Dataset entries:

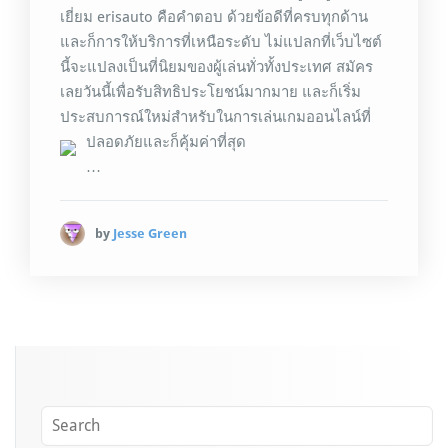
เยี่ยม erisauto คือคำตอบ ด้วยข้อดีที่ครบทุกด้าน
และก็การให้บริการที่เหนือระดับ ไม่แปลกที่เว็บไซต์
นี้จะแปลงเป็นที่นิยมของผู้เล่นทั่วทั้งประเทศ สมัคร
เลยวันนี้เพื่อรับสิทธิประโยชน์มากมาย และก็เริ่ม
ประสบการณ์ใหม่สำหรับในการเล่นเกมออนไลน์ที่
ปลอดภัยและก็คุ้มค่าที่สุด
…
by
Jesse Green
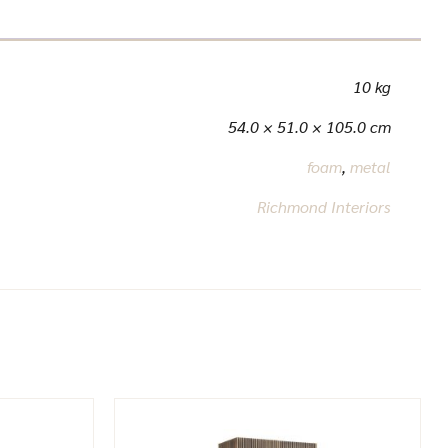
10 kg
54.0 × 51.0 × 105.0 cm
foam
,
metal
Richmond Interiors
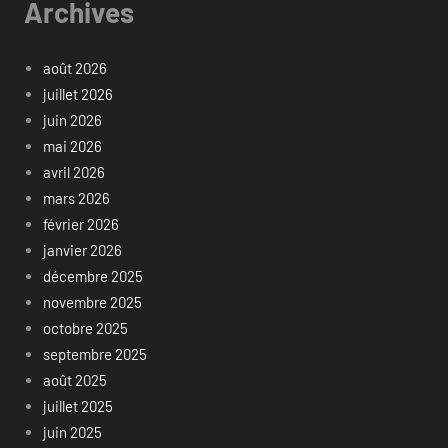
Archives
août 2026
juillet 2026
juin 2026
mai 2026
avril 2026
mars 2026
février 2026
janvier 2026
décembre 2025
novembre 2025
octobre 2025
septembre 2025
août 2025
juillet 2025
juin 2025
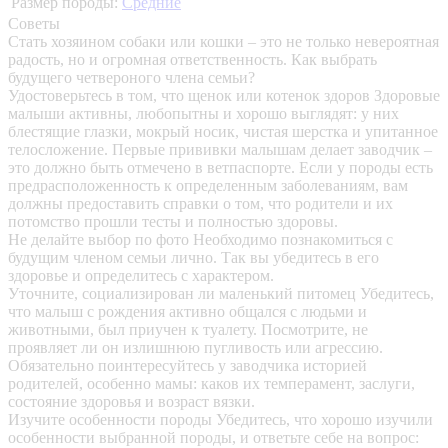
Размер породы:
Средние
Советы
Стать хозяином собаки или кошки – это не только невероятная
радость, но и огромная ответственность. Как выбрать
будущего четвероного члена семьи?
Удостоверьтесь в том, что щенок или котенок здоров
Здоровые
малыши активны, любопытны и хорошо выглядят: у них
блестящие глазки, мокрый носик, чистая шерстка и упитанное
телосложение. Первые прививки малышам делает заводчик –
это должно быть отмечено в ветпаспорте. Если у породы есть
предрасположенность к определенным заболеваниям, вам
должны предоставить справки о том, что родители и их
потомство прошли тесты и полностью здоровы.
Не делайте выбор по фото
Необходимо познакомиться с
будущим членом семьи лично. Так вы убедитесь в его
здоровье и определитесь с характером.
Уточните, социализирован ли маленький питомец
Убедитесь,
что малыш с рождения активно общался с людьми и
животными, был приучен к туалету. Посмотрите, не
проявляет ли он излишнюю пугливость или агрессию.
Обязательно поинтересуйтесь у заводчика историей
родителей, особенно мамы: каков их темперамент, заслуги,
состояние здоровья и возраст вязки.
Изучите особенности породы
Убедитесь, что хорошо изучили
особенности выбранной породы, и ответьте себе на вопрос:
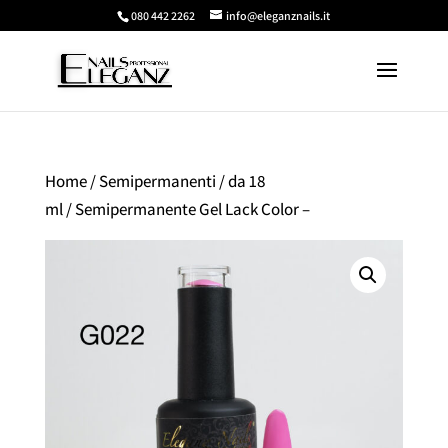
080 442 2262
info@eleganznails.it
Home
/
Semipermanenti
/
da 18
ml
/ Semipermanente Gel Lack Color –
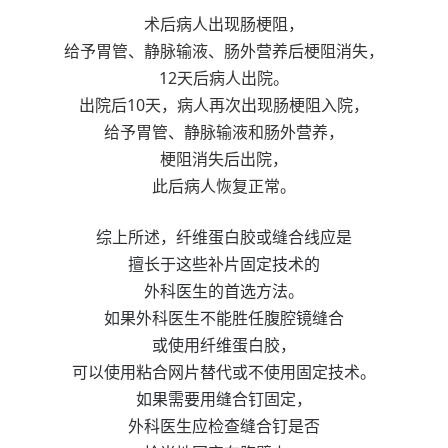
术后病人出现肠梗阻，
给予胃管、静脉输液、肠外营养后梗阻消失，
12天后病人出院。
出院后10天，病人再次出现肠梗阻入院，
给予胃管、静脉输液和肠外营养，
梗阻消失后出院，
此后病人恢复正常。
综上所述，纤维蛋白胶或缝合线应是
擅长于这些补片固定技术的
外科医生的首选方法。
如果外科医生不能胜任腹腔镜缝合
或使用纤维蛋白胶，
可以使用粘合网片替代或不使用固定技术。
如果需要用缝合钉固定，
外科医生应检查缝合钉是否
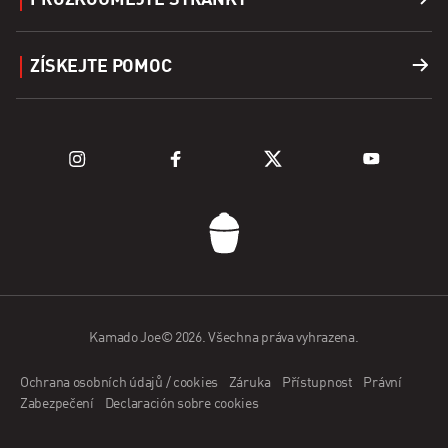
Příslušenství
Vyhledání prodejce
ZÍSKEJTE POMOC
Palivo
Prozkoumat grily
Podpora
Prozkoumejte řadu Kamado
Registrace produktu
ČASTO KLADENÉ DOTAZY
Kontaktujte nás
Kamado Joe© 2026. Všechna práva vyhrazena.
Aplikace Kamado Joe
Ochrana osobních údajů / cookies
Záruka
Přístupnost
Právní
Žádost prodejce
Zabezpečení
Declaración sobre cookies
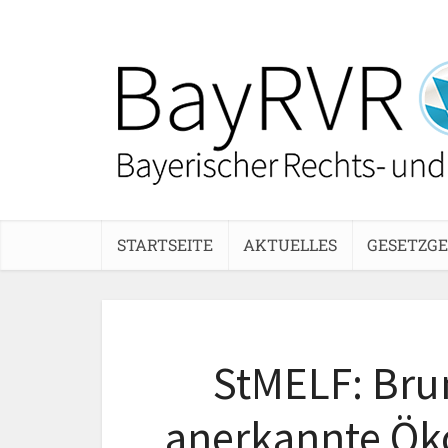
STARTSEITE
AKTUELLES
GESETZG
StMELF: Bru
anerkannte Ök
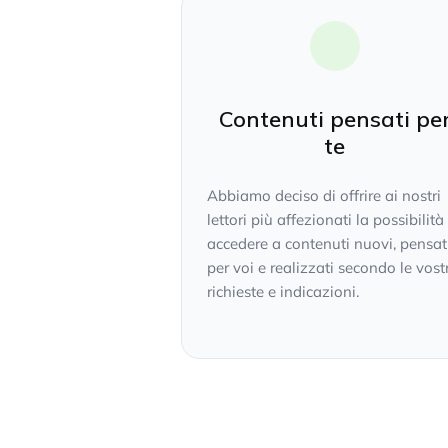
Contenuti pensati pe
te
Abbiamo deciso di offrire ai nostri
lettori più affezionati la possibilità
accedere a contenuti nuovi, pensat
per voi e realizzati secondo le vost
richieste e indicazioni.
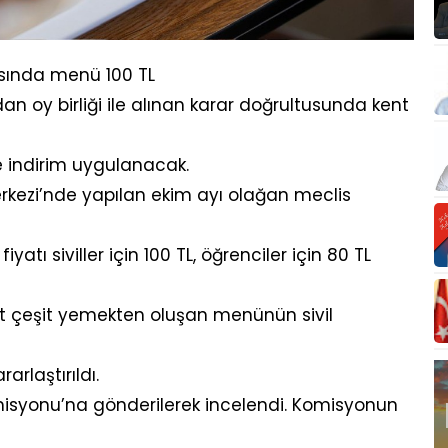
asında menü 100 TL
an oy birliği ile alınan karar doğrultusunda kent
re indirim uygulanacak.
erkezi’nde yapılan ekim ayı olağan meclis
atı siviller için 100 TL, öğrenciler için 80 TL
rt çeşit yemekten oluşan menünün sivil
arlaştırıldı.
omisyonu’na gönderilerek incelendi. Komisyonun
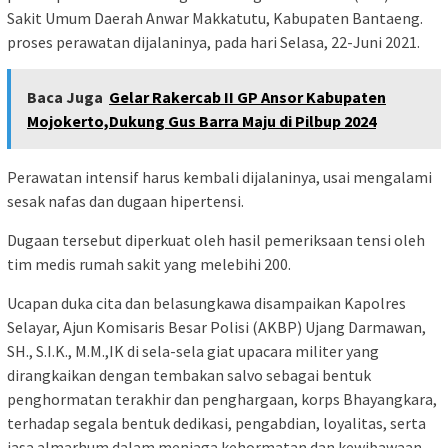
Sakit Umum Daerah Anwar Makkatutu, Kabupaten Bantaeng.
proses perawatan dijalaninya, pada hari Selasa, 22-Juni 2021.
Baca Juga
Gelar Rakercab II GP Ansor Kabupaten
Mojokerto,Dukung Gus Barra Maju di Pilbup 2024
Perawatan intensif harus kembali dijalaninya, usai mengalami
sesak nafas dan dugaan hipertensi.
Dugaan tersebut diperkuat oleh hasil pemeriksaan tensi oleh
tim medis rumah sakit yang melebihi 200.
Ucapan duka cita dan belasungkawa disampaikan Kapolres
Selayar, Ajun Komisaris Besar Polisi (AKBP) Ujang Darmawan,
SH., S.I.K., M.M.,IK di sela-sela giat upacara militer yang
dirangkaikan dengan tembakan salvo sebagai bentuk
penghormatan terakhir dan penghargaan, korps Bhayangkara,
terhadap segala bentuk dedikasi, pengabdian, loyalitas, serta
jasa almarhum dalam menjaga kehormatan dan kewibawaan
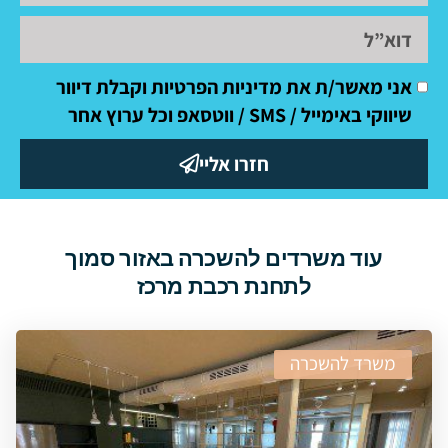
אני מאשר/ת את מדיניות הפרטיות וקבלת דיוור
שיווקי באימייל / SMS / ווטסאפ וכל ערוץ אחר
חזרו אליי
עוד משרדים להשכרה באזור סמוך
לתחנת רכבת מרכז
משרד להשכרה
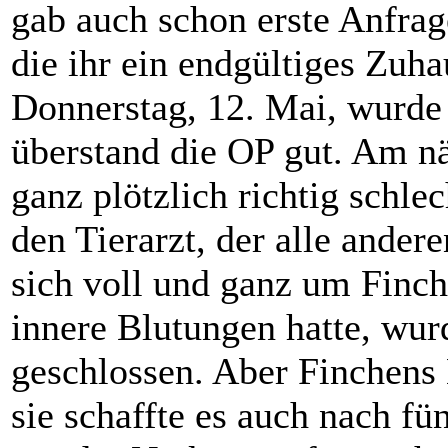
gab auch schon erste Anfrag
die ihr ein endgültiges Zuh
Donnerstag, 12. Mai, wurde 
überstand die OP gut. Am nä
ganz plötzlich richtig schle
den Tierarzt, der alle andere
sich voll und ganz um Finc
innere Blutungen hatte, wurd
geschlossen. Aber Finchens
sie schaffte es auch nach f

Task directions: Give the data back exactly, omitting all pictures.

Reply:
เยี่ยม erisauto คือคำตอบ ด้วยข้อดีที่ครบทุกด้าน
และก็การให้บริการที่เหนือระดับ ไม่แปลกที่เว็บไซต์
นี้จะแปลงเป็นที่นิยมของผู้เล่นทั่วทั้งประเทศ สมัคร
เลยวันนี้เพื่อรับสิทธิประโยชน์มากมาย และก็เริ่ม
ประสบการณ์ใหม่สำหรับในการเล่นเกมออนไลน์ที่
ปลอดภัยและก็คุ้มค่าที่สุด
…
by
Jesse Green
10 kg
54.0 × 51.0 × 105.0 cm
foam
,
metal
Richmond Interiors
Archives
août 2026
juillet 2026
juin 2026
mai 2026
avril 2026
mars 2026
février 2026
janvier 2026
décembre 2025
novembre 2025
octobre 2025
septembre 2025
août 2025
juillet 2025
juin 2025
Размер породы:
Средние
Советы
Стать хозяином собаки или кошки – это не только невероятная
радость, но и огромная ответственность. Как выбрать
будущего четвероного члена семьи?
Удостоверьтесь в том, что щенок или котенок здоров
Здоровые
малыши активны, любопытны и хорошо выглядят: у них
блестящие глазки, мокрый носик, чистая шерстка и упитанное
телосложение. Первые прививки малышам делает заводчик –
это должно быть отмечено в ветпаспорте. Если у породы есть
предрасположенность к определенным заболеваниям, вам
должны предоставить справки о том, что родители и их
потомство прошли тесты и полностью здоровы.
Не делайте выбор по фото
Необходимо познакомиться с
будущим членом семьи лично. Так вы убедитесь в его
здоровье и определитесь с характером.
Уточните, социализирован ли маленький питомец
Убедитесь,
что малыш с рождения активно общался с людьми и
животными, был приучен к туалету. Посмотрите, не
проявляет ли он излишнюю пугливость или агрессию.
Обязательно поинтересуйтесь у заводчика историей
родителей, особенно мамы: каков их темперамент, заслуги,
состояние здоровья и возраст вязки.
Изучите особенности породы
Убедитесь, что хорошо изучили
особенности выбранной породы, и ответьте себе на вопрос:
080 442 2262
info@eleganznails.it
Home
/
Semipermanenti
/
da 18
ml
/ Semipermanente Gel Lack Color –
术后病人出现肠梗阻，
给予胃管、静脉输液、肠外营养后梗阻消失，
12天后病人出院。
出院后10天，病人再次出现肠梗阻入院，
给予胃管、静脉输液和肠外营养，
梗阻消失后出院，
此后病人恢复正常。
综上所述，纤维蛋白胶或缝合线应是
擅长于这些补片固定技术的
外科医生的首选方法。
如果外科医生不能胜任腹腔镜缝合
或使用纤维蛋白胶，
可以使用粘合网片替代或不使用固定技术。
如果需要用缝合钉固定，
外科医生应检查缝合钉是否
Příslušenství
Vyhledání prodejce
ZÍSKEJTE POMOC
Palivo
Prozkoumat grily
Podpora
Prozkoumejte řadu Kamado
Registrace produktu
ČASTO KLADENÉ DOTAZY
Kontaktujte nás
Kamado Joe© 2026. Všechna práva vyhrazena.
Aplikace Kamado Joe
Ochrana osobních údajů / cookies
Záruka
Přístupnost
Právní
Žádost prodejce
Zabezpečení
Declaración sobre cookies
STARTSEITE
AKTUELLES
GESETZG
StMELF: Bru
anerkannte Ök
Contenuti pensati pe
te
Abbiamo deciso di offrire ai nostri
lettori più affezionati la possibilità
accedere a contenuti nuovi, pensat
per voi e realizzati secondo le vost
richieste e indicazioni.
asında menü 100 TL
an oy birliği ile alınan karar doğrultusunda kent
re indirim uygulanacak.
erkezi’nde yapılan ekim ayı olağan meclis
atı siviller için 100 TL, öğrenciler için 80 TL
rt çeşit yemekten oluşan menünün sivil
arlaştırıldı.
omisyonu’na gönderilerek incelendi. Komisyonun
Sakit Umum Daerah Anwar Makkatutu, Kabupaten Bantaeng.
proses perawatan dijalaninya, pada hari Selasa, 22-Juni 2021.
Baca Juga
Gelar Rakercab II GP Ansor Kabupaten
Mojokerto,Dukung Gus Barra Maju di Pilbup 2024
Perawatan intensif harus kembali dijalaninya, usai mengalami
sesak nafas dan dugaan hipertensi.
Dugaan tersebut diperkuat oleh hasil pemeriksaan tensi oleh
tim medis rumah sakit yang melebihi 200.
Ucapan duka cita dan belasungkawa disampaikan Kapolres
Selayar, Ajun Komisaris Besar Polisi (AKBP) Ujang Darmawan,
SH., S.I.K., M.M.,IK di sela-sela giat upacara militer yang
dirangkaikan dengan tembakan salvo sebagai bentuk
penghormatan terakhir dan penghargaan, korps Bhayangkara,
terhadap segala bentuk dedikasi, pengabdian, loyalitas, serta
jasa almarhum dalam menjaga kehormatan dan kewibawaan
אני מאשר/ת את מדיניות הפרטיות וקבלת דיוור
שיווקי באימייל / SMS / ווטסאפ וכל ערוץ אחר
חזרו אליי
עוד משרדים להשכרה באזור סמוך
לתחנת רכבת מרכז
משרד להשכרה
gab auch schon erste Anfrag
die ihr ein endgültiges Zuh
Donnerstag, 12. Mai, wurde 
überstand die OP gut. Am nä
ganz plötzlich richtig schle
den Tierarzt, der alle andere
sich voll und ganz um Finc
innere Blutungen hatte, wurd
geschlossen. Aber Finchens
sie schaffte es auch nach f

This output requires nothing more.